* _Dataset entries_:

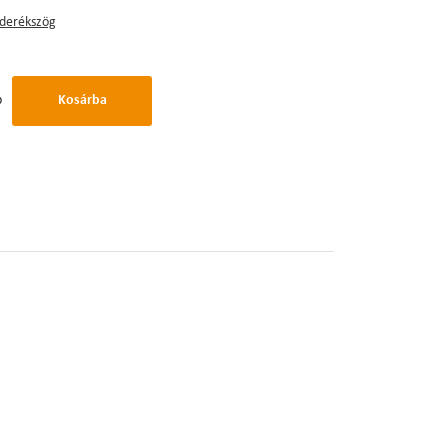
derékszög
b
Kosárba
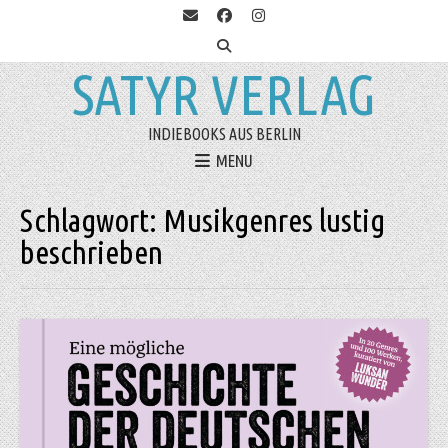
SATYR VERLAG
INDIEBOOKS AUS BERLIN
MENU
Schlagwort:
Musikgenres lustig
beschrieben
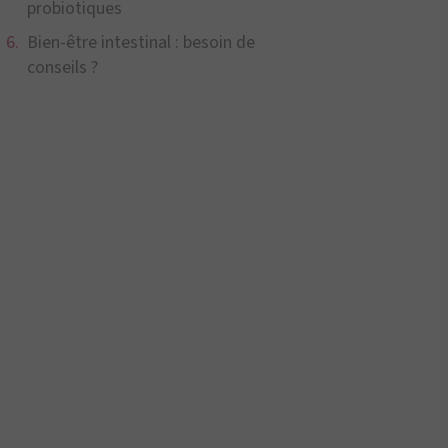
probiotiques
Bien-être intestinal : besoin de
conseils ?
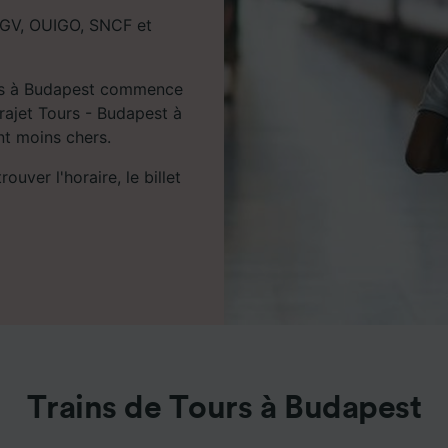
 TGV, OUIGO, SNCF et
ours à Budapest commence
trajet Tours - Budapest à
ent moins chers.
uver l'horaire, le billet
Trains de Tours à Budapest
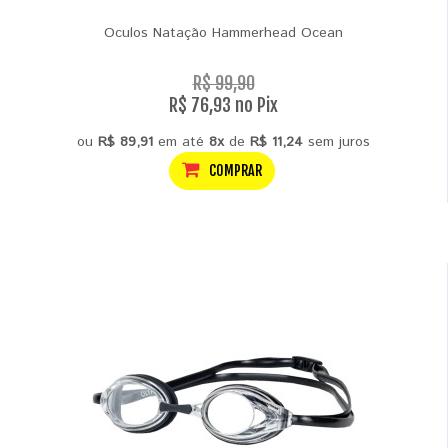
Oculos Natação Hammerhead Ocean
R$ 99,90
R$ 76,93 no Pix
ou
R$ 89,91
em até
8x
de
R$ 11,24
sem juros
COMPRAR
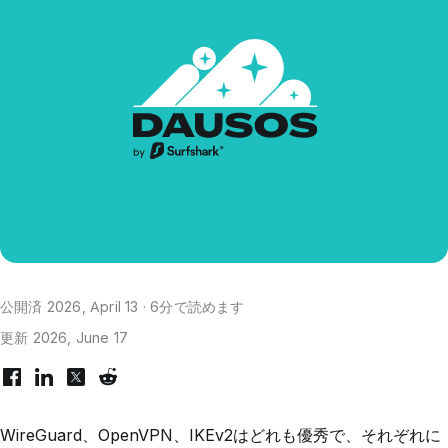
公開済 2026, April 13 · 6分で読めます
更新 2026, June 17
WireGuard、OpenVPN、IKEv2はどれも優秀で、それぞれに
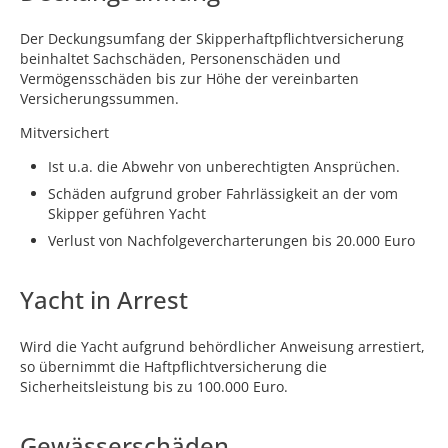
Der Deckungsumfang der Skipperhaftpflichtversicherung
beinhaltet Sachschäden, Personenschäden und
Vermögensschäden bis zur Höhe der vereinbarten
Versicherungssummen.
Mitversichert
Ist u.a. die Abwehr von unberechtigten Ansprüchen.
Schäden aufgrund grober Fahrlässigkeit an der vom
Skipper geführen Yacht
Verlust von Nachfolgevercharterungen bis 20.000 Euro
Yacht in Arrest
Wird die Yacht aufgrund behördlicher Anweisung arrestiert,
so übernimmt die Haftpflichtversicherung die
Sicherheitsleistung bis zu 100.000 Euro.
Gewässerschäden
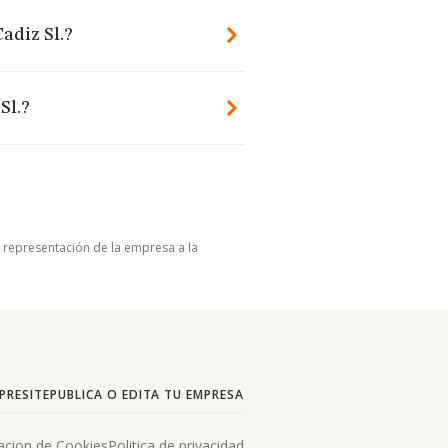
adiz Sl.?
Sl.?
u representación de la empresa a la
PRESITE
PUBLICA O EDITA TU EMPRESA
acion de Cookies
Politica de privacidad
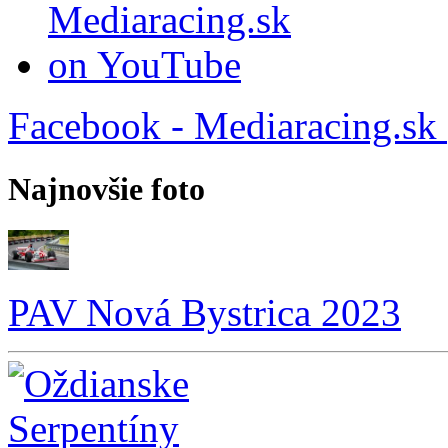
Facebook - Mediaracing.sk
Najnovšie foto
PAV Nová Bystrica 2023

* _PROMPT_: For the word "Budapest", go through the records and show each line that carries it.

* _TASK SOLUTION_:
ours à Budapest commence
trajet Tours - Budapest à
Trains de Tours à Budapest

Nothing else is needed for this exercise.